En ese sentido, la Organización de las Naciones Unidas para la Educación, la Ciencia y la Cultura (UNESCO) ha publicado recientemente las “Directrices para el uso de sistemas de IA en Cortes y Tribunales”, de la autoría del profesor Juan David Gutiérrez (Universidad de los Andes, Colombia).
Este muy importante documento tiene por propósito ofrecer una orientación práctica para jueces, administradores judiciales y responsables políticos que se encuentran en procesos de exploración para la adopción definitiva de la IA en el ámbito judicial.
En particular, pretende situar el uso de la IA como herramienta asistencial, más no sustitutiva, en la impartición de justicia, y bajo principios innegociables como son la responsabilidad y la supervisión humana.
La trascendencia de estas directrices también se explica en que están basadas en consultas con expertos de más de 160 países, con el involucramiento de más de 36,000 actores judiciales. Su pretensión es clara: reflejar diversas tradiciones legales, capacidades tecnológicas y necesidades sociales compartidas alrededor del mundo.
Así, constituyen el primer marco ético y operativo orientado globalmente para la IA aplicada a las funciones judiciales.
Pues bien, las directrices se fundamentan en quince principios universalmente aplicables: 1) protección de los derechos humanos, 2) proporcionalidad, 3) viabilidad de los beneficios, 4) seguridad, 5) seguridad de la información, 6) precisión y fiabilidad, 7) explicabilidad, 8) auditabilidad, 9) justicia transparente y abierta, 10) concientización y uso informado, 11) responsabilidad, 12) rendición de cuentas (accountability) y contestabilidad, 13) supervisión humana y toma de decisiones humanas, 14) diseño participativo y centrado en el ser humano, y 15) gobernanza y colaboración multiactor.
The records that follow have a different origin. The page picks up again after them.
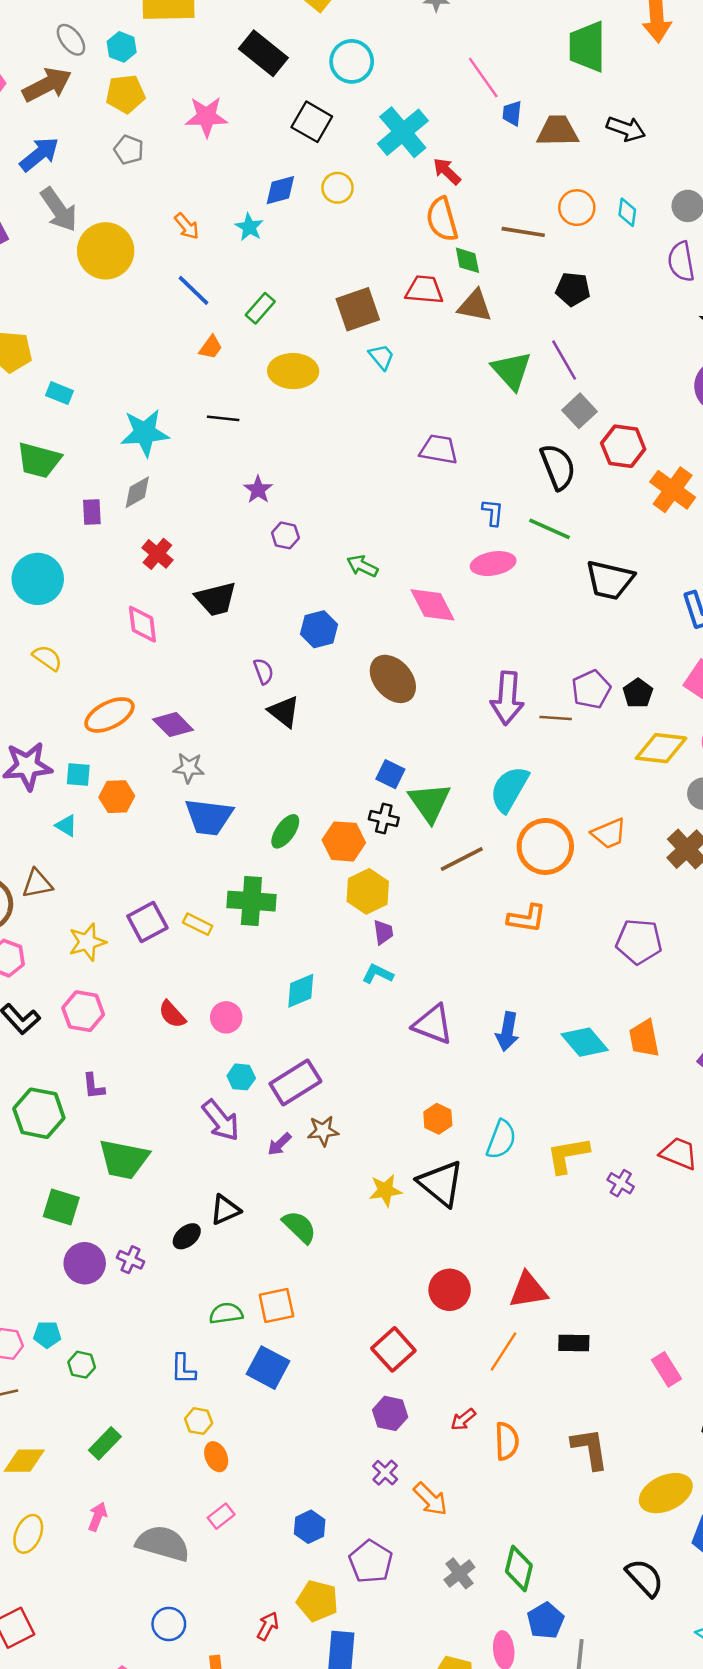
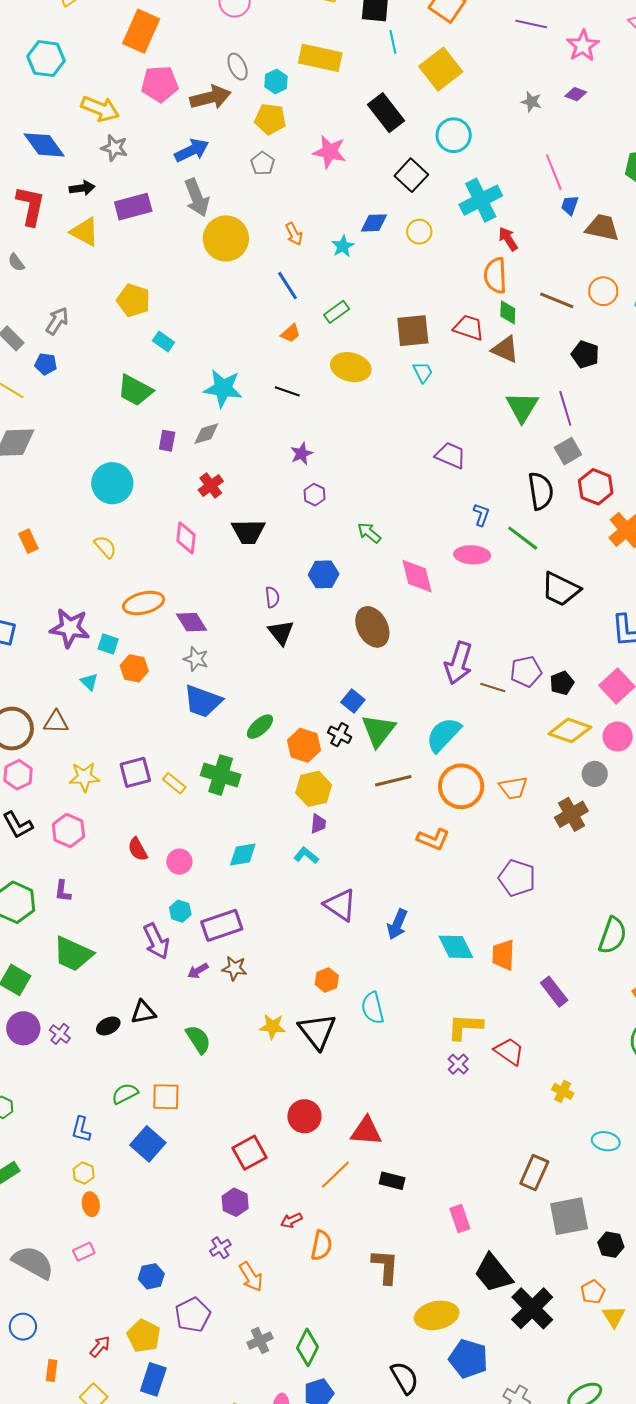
cyan semicircle: (501, 1140) -> (373, 1008), turned 132
yellow L-shape: (568, 1155) -> (465, 1027), moved
green semicircle: (226, 1313) -> (125, 1094), turned -32

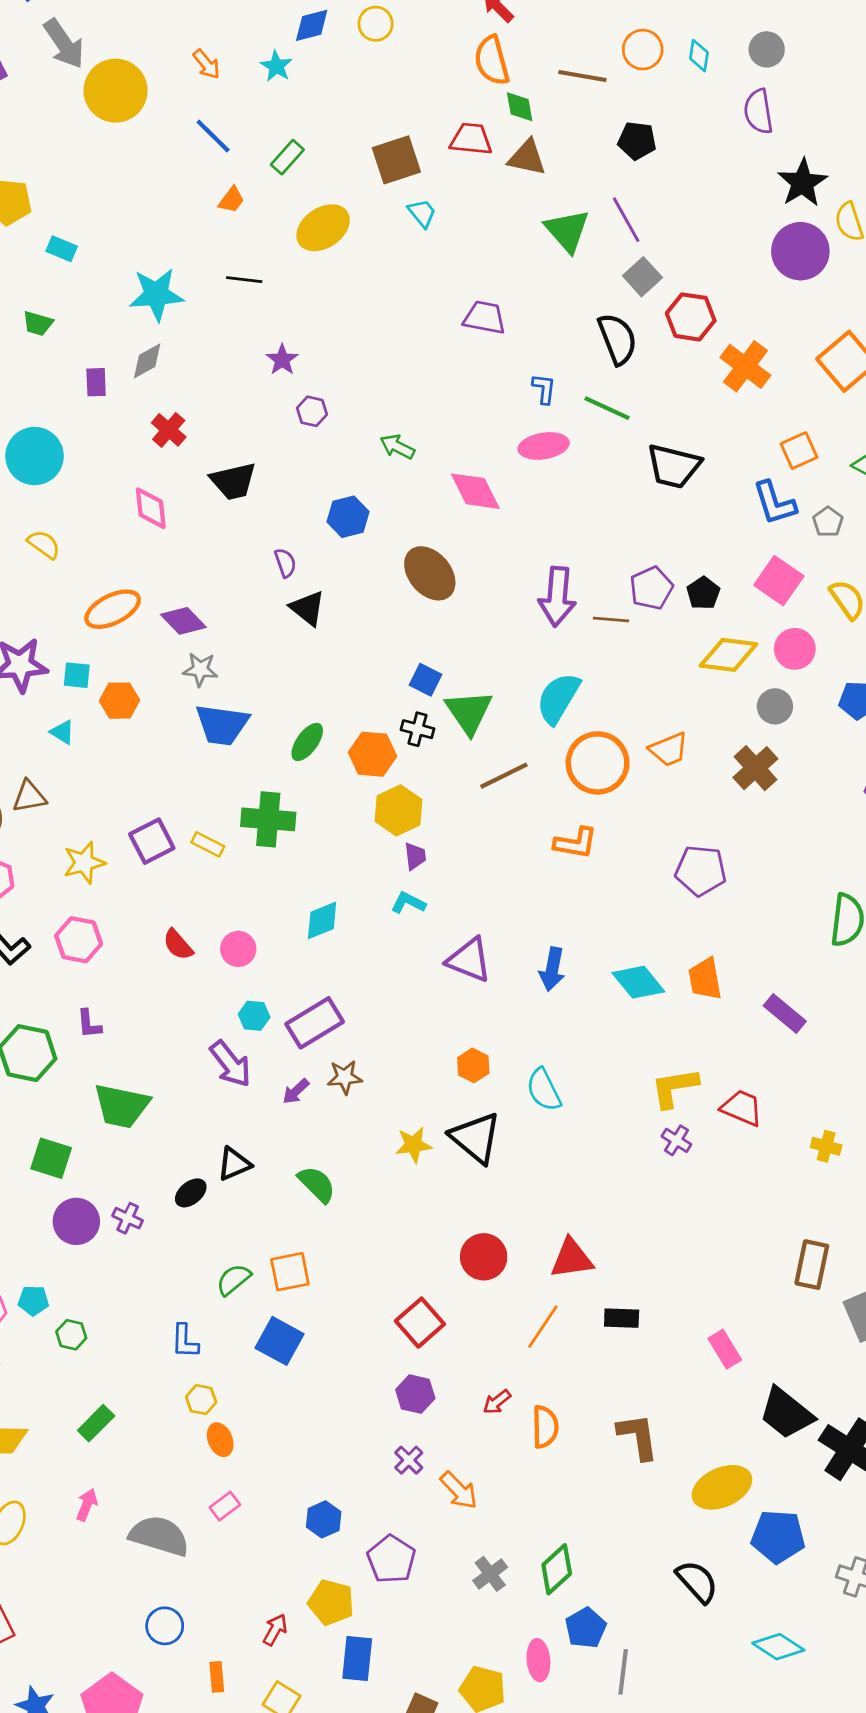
yellow ellipse: (351, 367) -> (323, 228), turned -36
green trapezoid: (135, 390) -> (38, 323), size x0.6
green diamond: (308, 1347) -> (557, 1569), turned 33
De este modo, las directrices hacen un llamado a que el despliegue de sistemas de IA proteja centralmente la igualdad material y la no discriminación, especialmente en relación con derechos de las mujeres, personas con discapacidad, niños, niñas y adolescentes, refugiados, migrantes, apátridas, en general, las minorías y otras poblaciones en situación de marginación y/o vulnerabilidad.
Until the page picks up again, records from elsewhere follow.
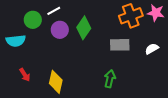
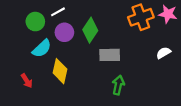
cyan semicircle: (16, 41) -> (42, 48), moved, turned -36
gray rectangle: (120, 45) -> (110, 55), moved
yellow diamond: (56, 82) -> (60, 71), moved

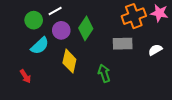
gray rectangle: (110, 55) -> (123, 44), moved
yellow diamond: (60, 71) -> (69, 61), moved
green arrow: (118, 85) -> (104, 73), moved, turned -30

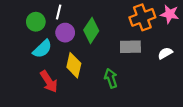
white line: (55, 11) -> (59, 12), turned -48
red arrow: (25, 76) -> (49, 82), moved, size x1.5

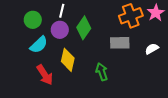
white line: (59, 12) -> (62, 11), moved
pink star: (170, 14) -> (156, 13), turned 30

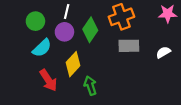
pink star: (156, 13) -> (168, 14), turned 30
orange cross: (131, 16) -> (121, 17), moved
yellow diamond: (68, 60) -> (73, 64), turned 30
green arrow: (102, 72) -> (90, 86), moved

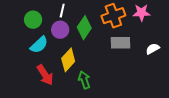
pink star: (168, 14) -> (142, 13), moved

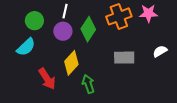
gray rectangle: (120, 43) -> (124, 58), moved
cyan semicircle: (39, 45) -> (26, 47), moved

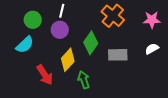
pink star: (148, 13) -> (152, 20), moved
orange cross: (119, 16) -> (113, 16), turned -30
green diamond: (88, 29) -> (91, 43), moved

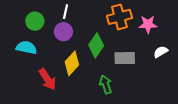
orange cross: (113, 16) -> (119, 17), turned 35
pink star: (152, 20) -> (148, 24), moved
cyan semicircle: (25, 45) -> (26, 48), turned -126
green arrow: (84, 80) -> (106, 85), moved

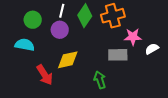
pink star: (148, 24) -> (133, 37), moved
green diamond: (96, 45) -> (85, 16), moved
yellow diamond: (72, 63) -> (68, 60), turned 35

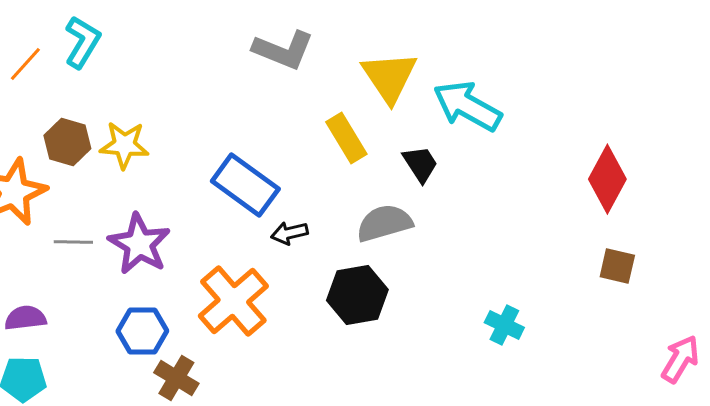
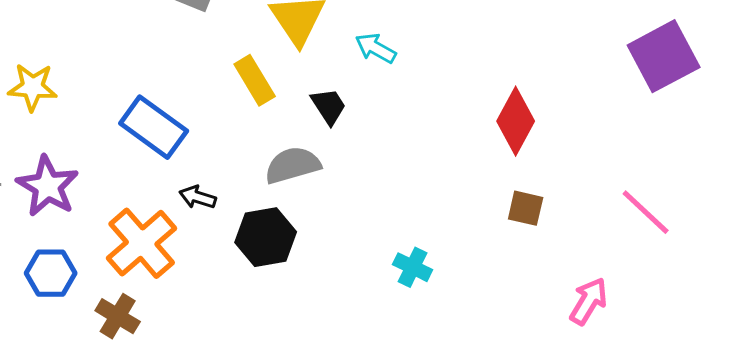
cyan arrow: (467, 106) -> (376, 48), size x0.6
black arrow: (289, 233) -> (198, 197), moved, turned 30
brown cross: (176, 378) -> (118, 316), moved

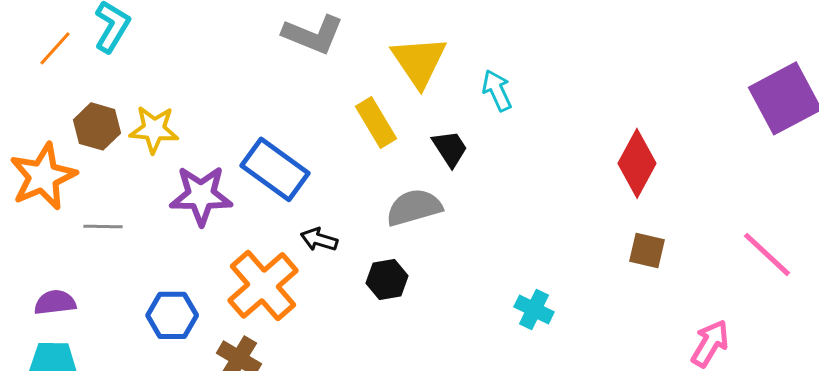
cyan arrow: (376, 48) -> (497, 90), turned 36
purple star: (48, 186) -> (201, 195), moved, turned -30
black hexagon: (266, 237) -> (387, 279), size x0.7

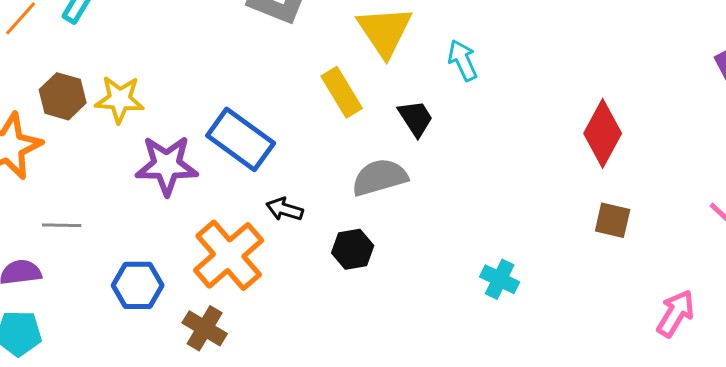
gray line: (103, 226) -> (62, 225), moved

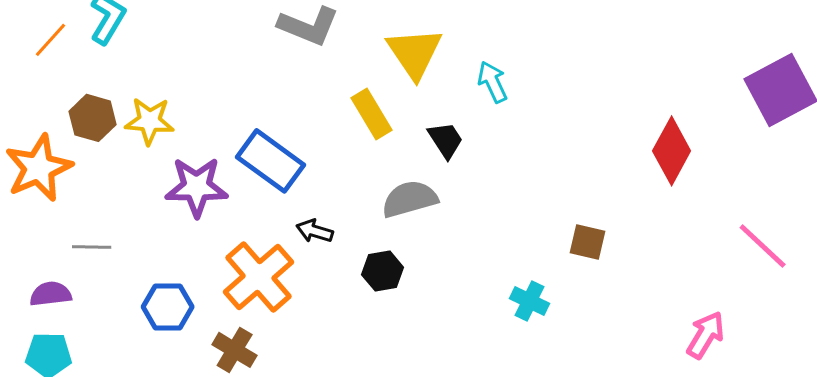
red diamond: (603, 133) -> (672, 151), moved
brown square: (613, 220) -> (588, 242), moved

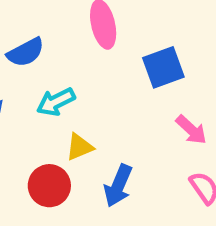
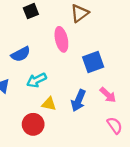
yellow triangle: (79, 147) -> (49, 104), turned 35
blue arrow: (118, 186) -> (78, 101), moved

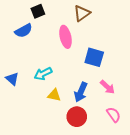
blue semicircle: (21, 54) -> (24, 31), moved
blue square: (93, 62) -> (94, 57), turned 36
red circle: (33, 124) -> (77, 117), moved

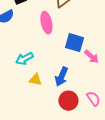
pink arrow: (107, 87) -> (91, 57), moved
red circle: (77, 117) -> (68, 101), moved

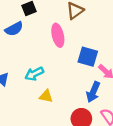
blue arrow: (61, 77) -> (93, 92), moved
Llama la atención la adecuada recomendación de que la utilización de sistemas de IA tengan como objetivo lograr fines legítimos y proporcionales en el contexto de su uso, en especial, en materia de derechos.
Destaca también la directriz relacionada con el uso preciso y fiable de la IA; es decir, generar las condiciones para que puedan proporcionar información útil y relevante, así como producir resultados y predicciones correctas.
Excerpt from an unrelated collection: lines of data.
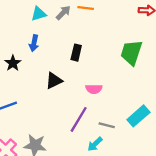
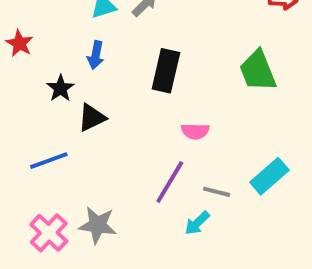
black rectangle: (76, 53) -> (166, 71), size x1.5
green trapezoid: (131, 53) -> (258, 71), turned -40
black triangle: (54, 81) -> (92, 118), moved

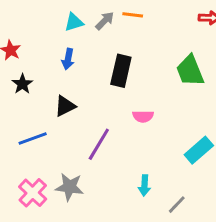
black star: (61, 88) -> (22, 84), moved
purple line: (170, 182) -> (99, 144), moved
gray line: (217, 192) -> (177, 205), moved, turned -60
cyan arrow: (197, 223) -> (144, 185), turned -42

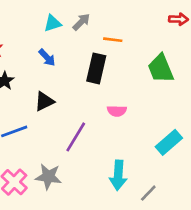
orange line: (133, 15) -> (113, 40), moved
blue arrow: (68, 59) -> (47, 58), turned -54
cyan arrow: (144, 185) -> (118, 175), size x1.5

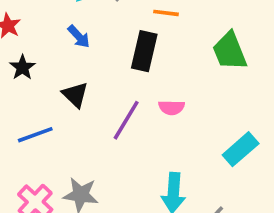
black triangle: (44, 101) -> (75, 95), turned -50
purple line: (76, 137) -> (126, 120), moved

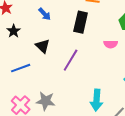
pink semicircle: (172, 107) -> (111, 44), moved

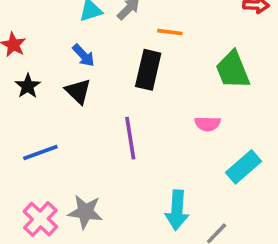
pink semicircle: (111, 44) -> (208, 124), moved
black triangle: (43, 46) -> (78, 91), moved
purple line: (71, 60) -> (130, 138), turned -40

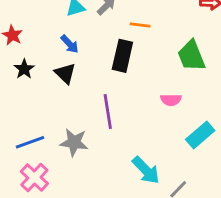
blue line: (40, 153) -> (30, 142), moved
cyan arrow: (177, 210) -> (146, 170), turned -48
gray star: (85, 212) -> (74, 142), moved

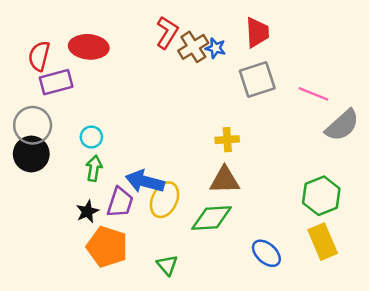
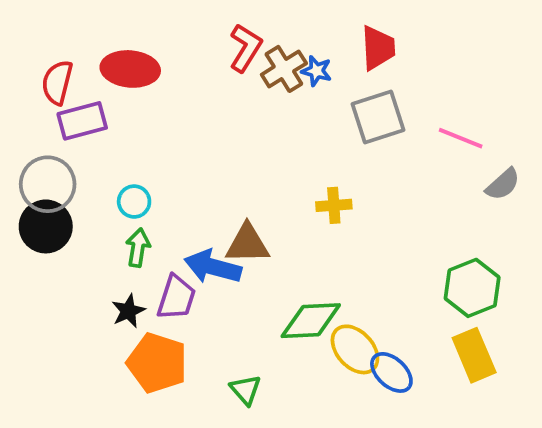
gray semicircle: (342, 125) -> (503, 184), size x0.7
brown triangle: (225, 180) -> (247, 244), moved
yellow ellipse: (165, 200) -> (355, 349), moved, turned -68

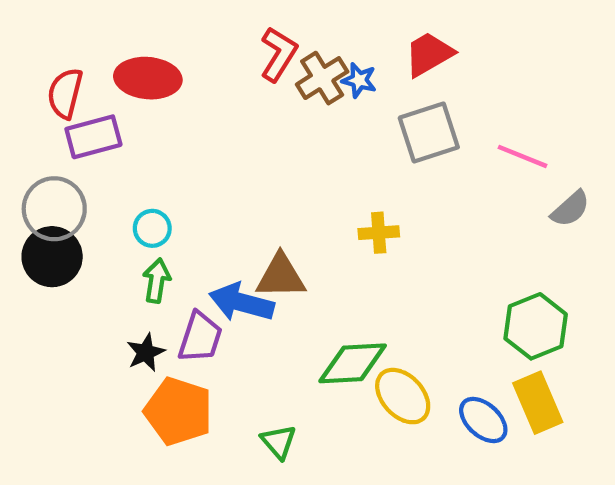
red trapezoid: (378, 48) -> (429, 54), turned -117
blue ellipse: (391, 372) -> (483, 420), moved

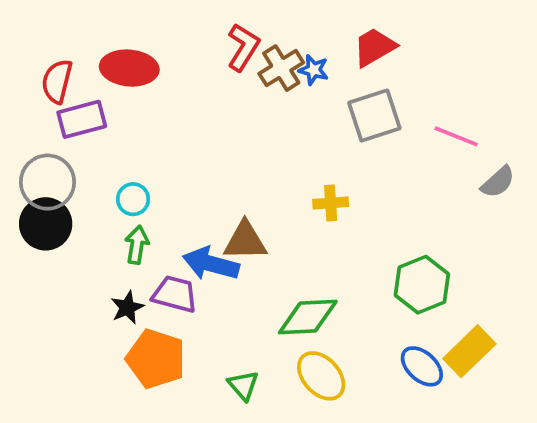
green hexagon: (536, 326) -> (422, 285), moved
purple trapezoid: (200, 337) -> (175, 294), turned -93
yellow ellipse: (403, 396) -> (321, 376), moved
yellow rectangle: (538, 403) -> (469, 351), turned 69

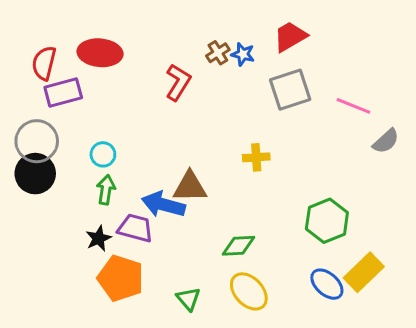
red L-shape: (243, 47) -> (178, 82), moved
brown cross: (281, 68) -> (218, 53), size x0.7
green diamond: (308, 317) -> (239, 246), size x0.7

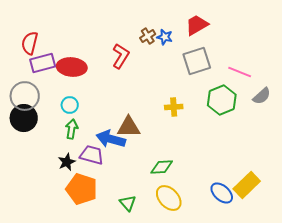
red ellipse: (100, 53) -> (72, 67), moved
green hexagon: (327, 221) -> (222, 100), moved

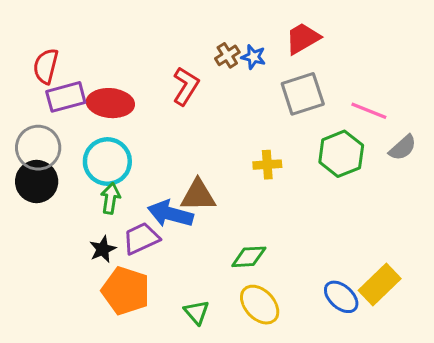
cyan circle: (70, 105) -> (107, 162), size x1.8
purple trapezoid: (92, 155) -> (141, 238), turned -40

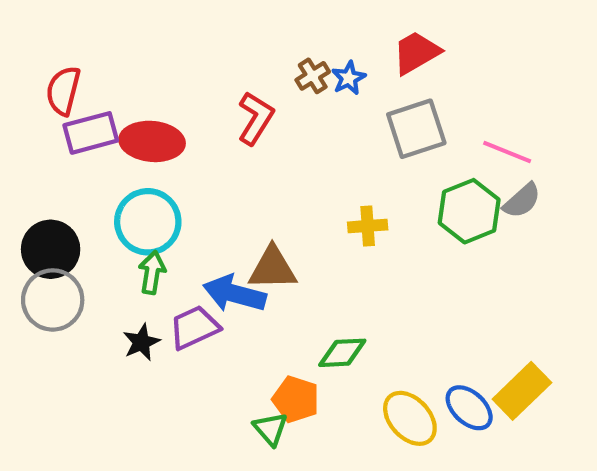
blue star: (253, 57) -> (349, 78), turned 30
gray circle: (38, 148) -> (53, 300), moved
gray semicircle: (403, 148) -> (522, 201), moved
orange pentagon: (126, 291) -> (296, 399), moved, size x0.7
yellow ellipse: (260, 305) -> (410, 418), moved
En cuanto a lo que las directrices llaman “explicabilidad”, implica que los tribunales deben hacer inteligible y proporcionar información sobre las entradas, razonamientos, resultados y funcionamiento de los sistemas de IA, de manera que estos elementos sean comprensibles, interpretables y rastreables para los humanos y, en especial, para las partes.
Es llamativa también la necesidad de que la IA sea transparente en cuanto a cómo sus sistemas desarrollan su contenido, cómo funcionan sus datos de entrenamiento, así como sus limitaciones (incluido el margen de error), sus capacidades y su propósito.
Además, estos sistemas deben garantizar la rendición de cuentas, informando y explicando cómo y por qué determinadas herramientas de IA fueron adoptadas por el tribunal de que se trate, así como los resultados obtenidos (o no) con su despliegue.
Finalmente, es destacable el aspecto relacionado con la supervisión y toma de decisiones humanas. Las directrices recomiendan que las personas juzgadoras “no deben delegar ninguna parte de su mandato ni depender exclusivamente de los sistemas de IA para adoptar decisiones o automatizar procesos completos que puedan afectar negativamente a los derechos de individuos o comunidades.”
Así, estas herramientas no deben sustituir el análisis independiente e imparcial de los hechos del caso, las pruebas, o el propio marco legal, por parte de la persona humana que es responsable de la toma de decisiones.
Hace no mucho tiempo, afirmábamos que no era lejano el tiempo en que estos sistemas pudieran emplearse para hacer tareas sofisticadas en la práctica del Derecho. Hoy la cuestión no es esa.
Es momento de establecer reglas a partir de las cuales el uso irremediable de la IA en la función judicial debe administrarse y regirse, con tal de que éste beneficie a la ética, la equidad, la no discriminación, la protección de los derechos humanos, es decir, en última instancia, a la impartición democrática de la justicia.